Pvt. Commodore Smith,
Company F, 18th Michigan Infantry
At the time her boilers exploded I was lying sound asleep on the lower deck, just back of the rear hatchway to the hold. I was not long in waking up, for I was nearly buried with dead and wounded comrades, legs, arms, heads, and all parts of human bodies, and fragments of the wrecked upper decks. I struggled to my feet and tried to go forward on the boat, but could not on account of the wreckage and carnage of human freight which now covered the lower deck. The surface of the river for rods about the boat was covered with the same kind of wreckage. I remained on board the hull of the boat for perhaps twenty or thirty minutes, throwing overboard all the loose boards and timbers and everything that would float to assist those in the water and save them from drowning if possible.
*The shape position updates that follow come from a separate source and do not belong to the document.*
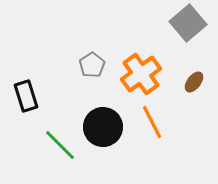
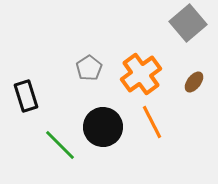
gray pentagon: moved 3 px left, 3 px down
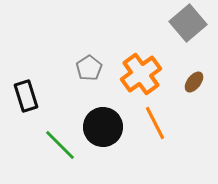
orange line: moved 3 px right, 1 px down
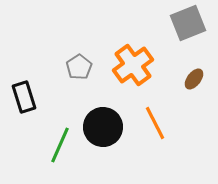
gray square: rotated 18 degrees clockwise
gray pentagon: moved 10 px left, 1 px up
orange cross: moved 8 px left, 9 px up
brown ellipse: moved 3 px up
black rectangle: moved 2 px left, 1 px down
green line: rotated 69 degrees clockwise
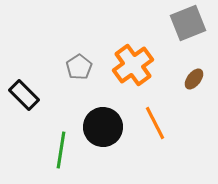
black rectangle: moved 2 px up; rotated 28 degrees counterclockwise
green line: moved 1 px right, 5 px down; rotated 15 degrees counterclockwise
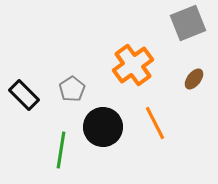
gray pentagon: moved 7 px left, 22 px down
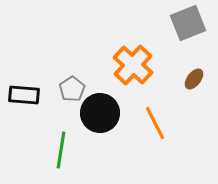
orange cross: rotated 12 degrees counterclockwise
black rectangle: rotated 40 degrees counterclockwise
black circle: moved 3 px left, 14 px up
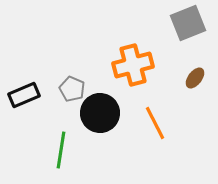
orange cross: rotated 33 degrees clockwise
brown ellipse: moved 1 px right, 1 px up
gray pentagon: rotated 15 degrees counterclockwise
black rectangle: rotated 28 degrees counterclockwise
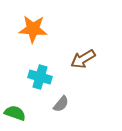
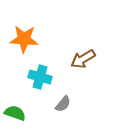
orange star: moved 9 px left, 10 px down
gray semicircle: moved 2 px right
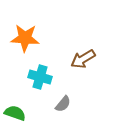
orange star: moved 1 px right, 1 px up
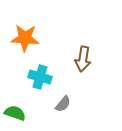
brown arrow: rotated 50 degrees counterclockwise
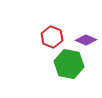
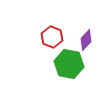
purple diamond: rotated 70 degrees counterclockwise
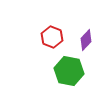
green hexagon: moved 7 px down
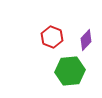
green hexagon: moved 1 px right; rotated 16 degrees counterclockwise
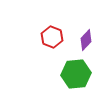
green hexagon: moved 6 px right, 3 px down
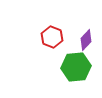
green hexagon: moved 7 px up
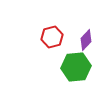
red hexagon: rotated 25 degrees clockwise
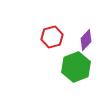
green hexagon: rotated 16 degrees counterclockwise
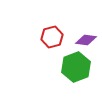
purple diamond: rotated 55 degrees clockwise
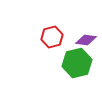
green hexagon: moved 1 px right, 4 px up; rotated 8 degrees clockwise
And now occurred the hardest task of my life. The boat was on fire and the wounded begged us to throw them overboard, choosing to drown instead of being roasted to death. While our hearts went out in sympathy for our suffering and dying comrades we performed our sad but solemn duty. I say we because there were others besides myself who were fortunate enough not to be hurt or blown overboard by the explosion, and they too were doing all they could to alleviate the sufferings of their unfortunate comrades. We waited hoping, but in vain, to be rescued from the burning wreck. When at length the last shadow of hope had expired, and we were forced to leave the burning boat and try our luck in the seething, foaming, cold and turbulent waters of the mighty Mississippi, and this too at about two o’clock in the morning and almost total darkness prevailing, except the light from the burning wreck, we proceeded to perform carefully, but hurriedly, the most heart rending tasks that human beings could be called upon to perform – that of throwing overboard into the jaws of certain death by drowning those comrades who were unable on account of broken bones and limbs to help themselves. Some were so badly scalded by the hot water and steam from the exploded boiler that the flesh was falling from their bones. Those comrades who were doubly endeared to us through mutual sufferings and starvation while we were penned up in the rebel h—s, or so called confederate prisons, and who instead of throwing them thus overboard, we were wanting to render every kindness to, dress their wounds and soothe their sufferings. But, alas! this was impossible, the only alternative was to toss them overboard.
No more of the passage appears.